Review

Lotte Laserstein

Face to Face

“Lotte Laserstein ranks among the very best of the younger generation of painters”, raved the press in 1929.

Berlin’s Lotte Laserstein (1898-1993) was one of the most sensitive portrait painters of the early Modernist period when tradition vied with innovation. By the time she was 30, she was a well-known and successful artist. Her career was brutally ended in 1933.

Berlin’s public museum of modern art, photography and architecture will show 58 works – 48 paintings and 9 drawings – by Laserstein along with documents reflecting her professional heyday in Berlin and her exile in Sweden. The Berlinische Galerie will take over the exhibition Face to Face organised by the Städel Museum in Frankfurt, running there until 17 March. In Berlin, these works by Laserstein will be joined by portraits, landscapes, late works and also other paintings from her artistic environment in the 1920/30s.
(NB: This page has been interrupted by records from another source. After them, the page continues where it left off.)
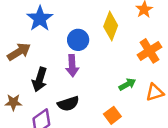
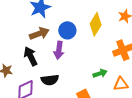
brown arrow: (19, 52) -> (39, 34), moved
black arrow: (40, 80) -> (31, 56), turned 126

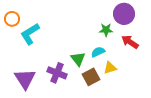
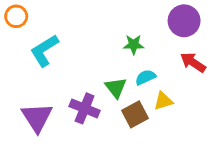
orange circle: (12, 19) -> (16, 16), moved
green star: (106, 30) -> (134, 45), moved

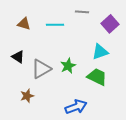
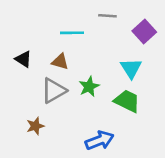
brown triangle: (24, 24) -> (60, 62), moved
cyan triangle: (100, 52) -> (131, 68), turned -42
black triangle: (18, 57) -> (23, 59), moved

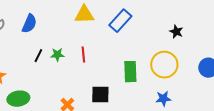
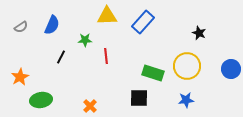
green star: (57, 55) -> (85, 40), moved
green rectangle: (130, 72) -> (153, 73), turned -70
black square: (100, 95) -> (139, 98), moved

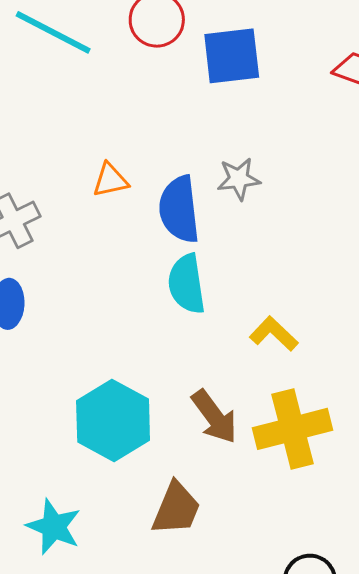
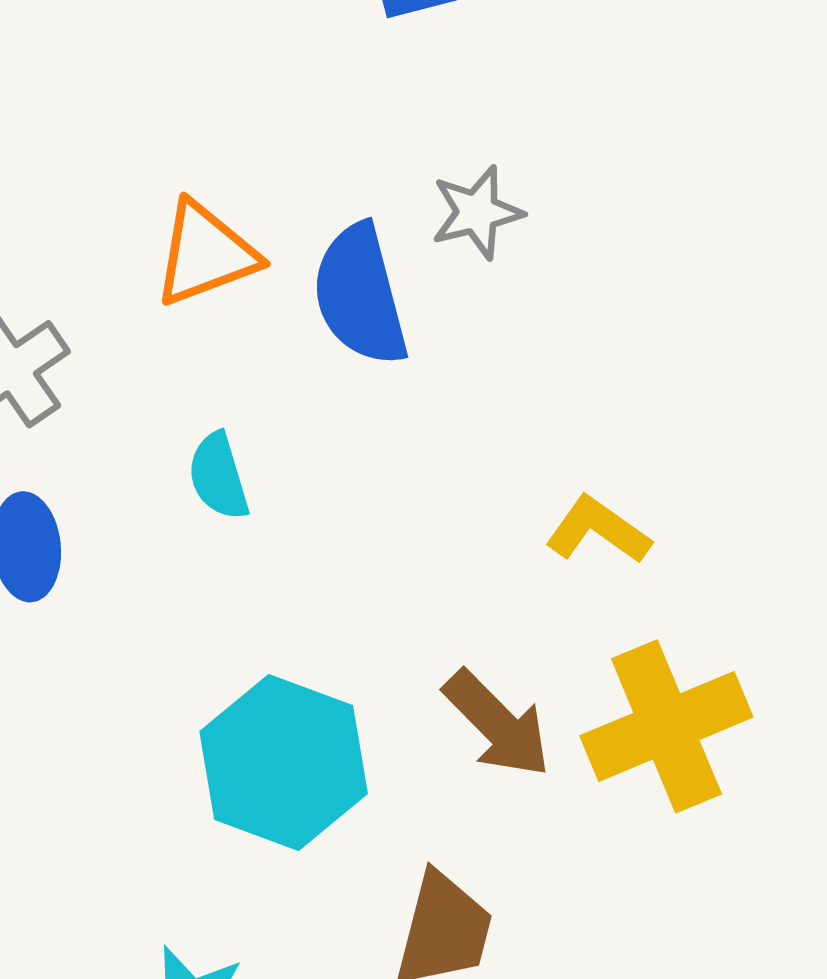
orange triangle: (110, 180) -> (205, 254), size x1.4
cyan semicircle: (187, 284) -> (218, 476), moved, size x0.7

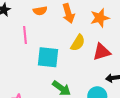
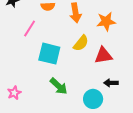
pink line: (25, 35) -> (30, 28), turned 30

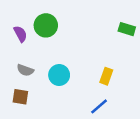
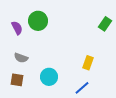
green rectangle: (127, 29) -> (105, 24), turned -72
cyan circle: (59, 75) -> (49, 77), moved

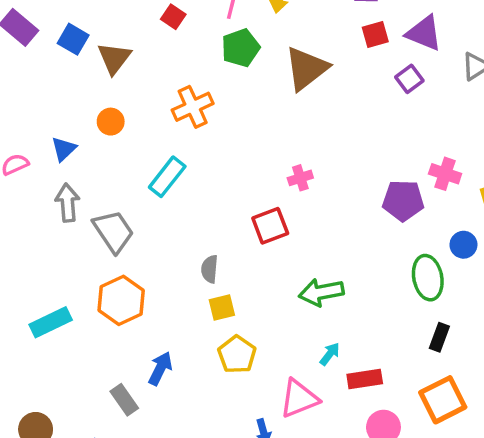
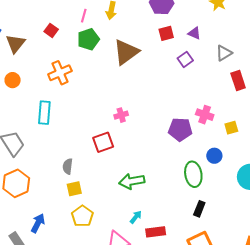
red square: (173, 17) -> (51, 30), moved
purple triangle: (424, 33) -> (194, 33), size x0.6
cyan rectangle: (167, 177) -> (44, 113), turned -35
Lotte Laserstein had a talent for combining two universes. She played with quotes from art history but also with hallmarks of Post-Impressionism – its flat forms and its brushwork. Laserstein was a gentle, empathetic chronicler of the 1920s and 1930s: she painted women and men of the new era and of every class as naturally as she found them. She used pictorial means to defy contemporary social norms about gender roles.

An exhibition of the Städel Museum, Frankfurt am Main, in collaboration with the Berlinische Galerie.